Ne donne-t-on pas trop d'importance à l'effet qu'une baisse ou qu'une hausse d'impôt peut avoir sur la croissance ? Quelle est l'importance jouée par d'autres facteurs ? 

Il est toujours difficile d’isoler un facteur, même s'il est important. Comment isoler mécaniquement le facteur impôts en dédaignant le poids des dépenses publiques ou celui des emprunts de l’État par exemple ? C’est la raison pour laquelle une vaste révision de la fiscalité ne peut se penser que dans le cadre d’un plan global des réformes.

Y a-t-il néanmoins des situations dans lesquelles une baisse d'impôts peut s'avérer payante en termes de croissance économique ? 

Vous me permettrez de formuler autrement la question. On a trop tendance à raisonner en termes utilitaristes. La question primordiale n’est pas de savoir si l’on devrait baisser les impôts parce que cela serait favorable à la croissance économique.Elle est de savoir s’il est légitime ou non de les baisser ou de les rehausser.
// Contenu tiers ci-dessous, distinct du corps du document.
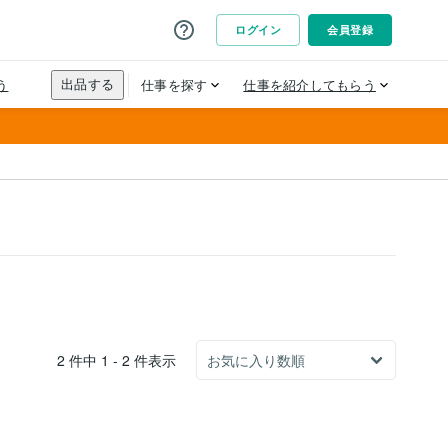
2 件中 1 - 2 件表示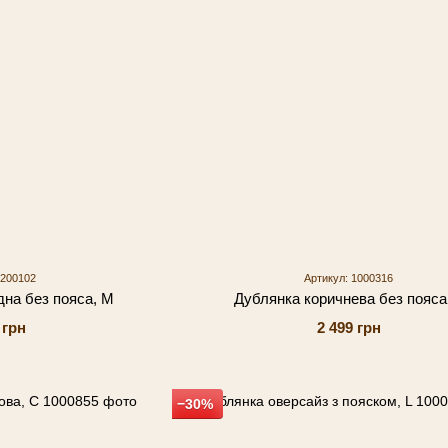
 200102
Артикул: 1000316
на без пояса, M
Дублянка коричнева без пояса
 грн
2 499 грн
−30%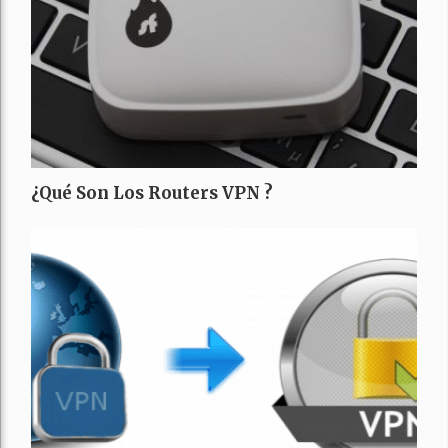
¿Qué Son Los Routers VPN ?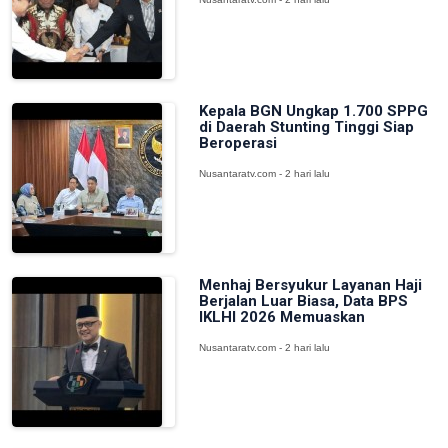
Kepala BGN Ungkap 1.700 SPPG
di Daerah Stunting Tinggi Siap
Beroperasi
Nusantaratv.com - 2 hari lalu
Menhaj Bersyukur Layanan Haji
Berjalan Luar Biasa, Data BPS
IKLHI 2026 Memuaskan
Nusantaratv.com - 2 hari lalu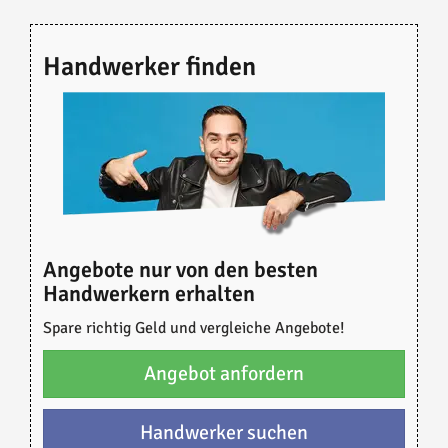
Handwerker finden
Angebote nur von den besten
Handwerkern erhalten
Spare richtig Geld und vergleiche Angebote!
Angebot anfordern
Handwerker suchen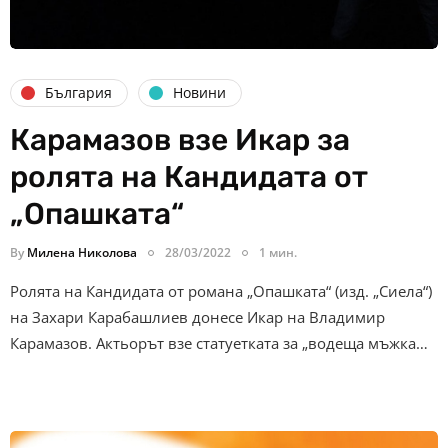
България
Новини
Карамазов взе Икар за
ролята на Кандидата от
„Опашката“
By
Милена Николова
28/03/2022
1 мин.
Ролята на Кандидата от романа „Опашката“ (изд. „Сиела“)
на Захари Карабашлиев донесе Икар на Владимир
Карамазов. Актьорът взе статуетката за „водеща мъжка…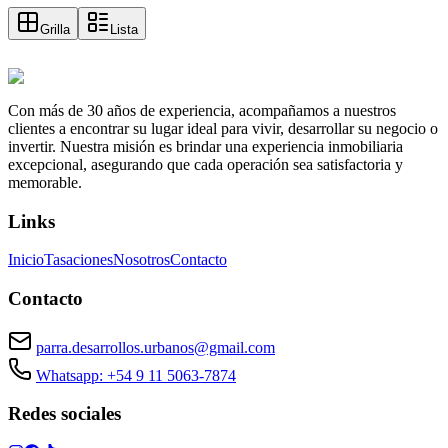
Grilla
Lista
Con más de 30 años de experiencia, acompañamos a nuestros
clientes a encontrar su lugar ideal para vivir, desarrollar su negocio o
invertir. Nuestra misión es brindar una experiencia inmobiliaria
excepcional, asegurando que cada operación sea satisfactoria y
memorable.
Links
Inicio
Tasaciones
Nosotros
Contacto
Contacto
parra.desarrollos.urbanos@gmail.com
Whatsapp: +54 9 11 5063-7874
Redes sociales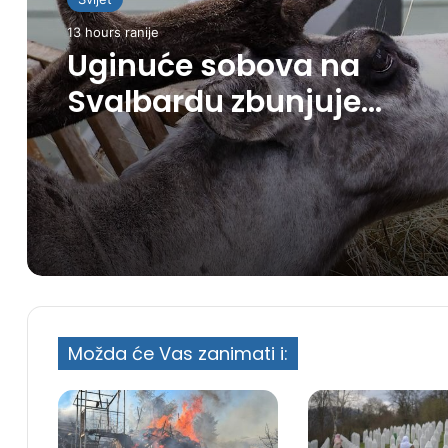
13 hours ranije
Uginuće sobova na
Svalbardu zbunjuje
naučnike
Možda će Vas zanimati i: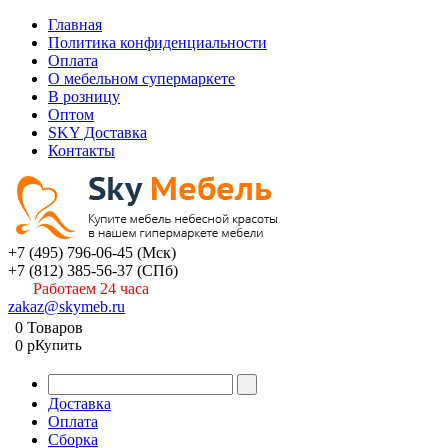
Главная
Политика конфиденциальности
Оплата
О мебельном супермаркете
В розницу
Оптом
SKY Доставка
Контакты
+7 (495) 796-06-45
(Мск)
+7 (812) 385-56-37
(СПб)
Работаем 24 часа
zakaz@skymeb.ru
0
Товаров
0
p
Купить
Доставка
Оплата
Сборка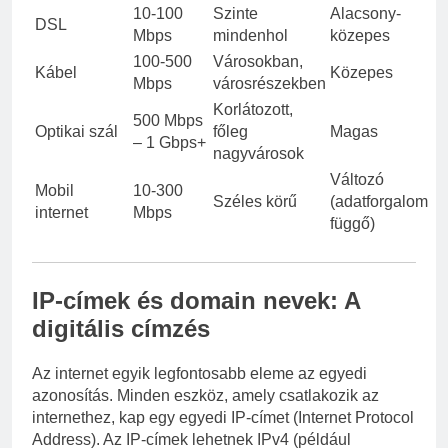
10-100
Szinte
Alacsony-
DSL
Mbps
mindenhol
közepes
100-500
Városokban,
Kábel
Közepes
Mbps
városrészekben
Korlátozott,
500 Mbps
Optikai szál
főleg
Magas
– 1 Gbps+
nagyvárosok
Változó
Mobil
10-300
Széles körű
(adatforgalom
internet
Mbps
függő)
IP-címek és domain nevek: A
digitális címzés
Az internet egyik legfontosabb eleme az egyedi
azonosítás. Minden eszköz, amely csatlakozik az
internethez, kap egy egyedi IP-címet (Internet Protocol
Address). Az IP-címek lehetnek IPv4 (például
A qui appartiennent les revenus d’un individu ? A lui ou à l’État ? C’est une question de principe. Si les revenus appartiennent à chaque individu, les impôts ne peuvent se concevoir que proportionnés aux missions bien définies de l’État. Au-delà, ils s’analysent purement et simplement en une spoliation.

Quels peuvent être les effets pervers d'une baisse d'impôts ? A l'inverse, quels sont les effets pervers d'impôts trop élevés ?

Si l’on baisse les impôts sans réduire les dépenses publiques, les déficits sont susceptibles de se creuser à court terme et il y a donc un risque de stigmatiser un "cadeau fait aux riches". Encore une fois, on ne peut isoler la question fiscale d’une réforme de la sphère publique.

Quant aux effets pervers d’une imposition trop élevée, ils peuvent se décliner à plus ou moins long terme : on pense à la "désincitation" généralisée bien sûr, mais il ne faut pas omettre l’insécurité en termes juridique et fiscal, la hausse de la fraude et de l’évasion fiscale ou encore la prospérité accrue du marché noir. J’ajoute que des impôts stratosphériques (et rappelons que la France détient l’une des fiscalités les plus élevées au monde) renforcent l’emprise du "marché politique", où les votes s’échangent contre des promesses plus ou moins démagogiques sur fond d’exploitation des sentiments les plus vils, à commencer par l’envie, et où la "tyrannie du statut quo" exerce son emprise.